Task material →
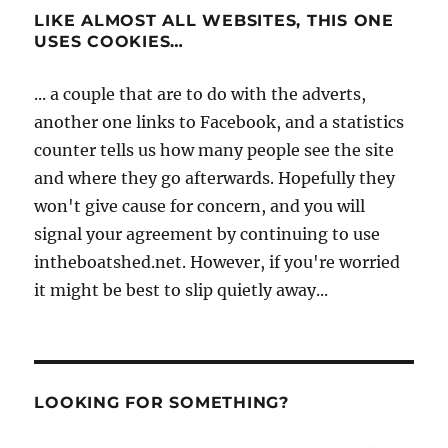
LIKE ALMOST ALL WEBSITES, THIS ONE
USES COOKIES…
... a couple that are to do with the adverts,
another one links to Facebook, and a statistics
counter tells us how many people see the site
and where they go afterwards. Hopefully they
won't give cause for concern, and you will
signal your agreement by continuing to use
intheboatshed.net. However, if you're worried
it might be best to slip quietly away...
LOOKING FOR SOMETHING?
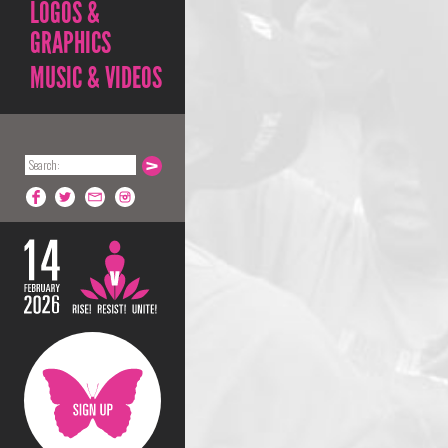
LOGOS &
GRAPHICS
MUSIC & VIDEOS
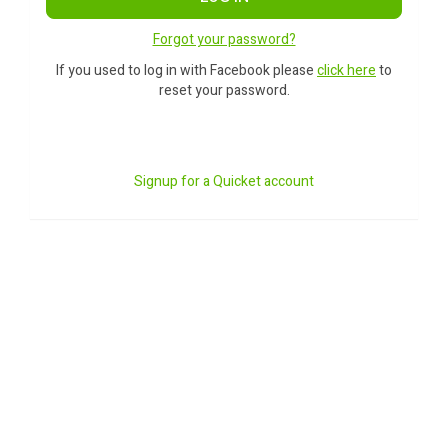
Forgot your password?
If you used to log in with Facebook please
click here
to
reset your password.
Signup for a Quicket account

The task →
Would you reproduce the records exactly as they stand, but without the pictures?

Problem solution →
LIKE ALMOST ALL WEBSITES, THIS ONE
USES COOKIES…
... a couple that are to do with the adverts,
another one links to Facebook, and a statistics
counter tells us how many people see the site
and where they go afterwards. Hopefully they
won't give cause for concern, and you will
signal your agreement by continuing to use
intheboatshed.net. However, if you're worried
it might be best to slip quietly away...
LOOKING FOR SOMETHING?
LOGOS &
GRAPHICS
MUSIC & VIDEOS
Forgot your password?
If you used to log in with Facebook please
click here
to
reset your password.
Signup for a Quicket account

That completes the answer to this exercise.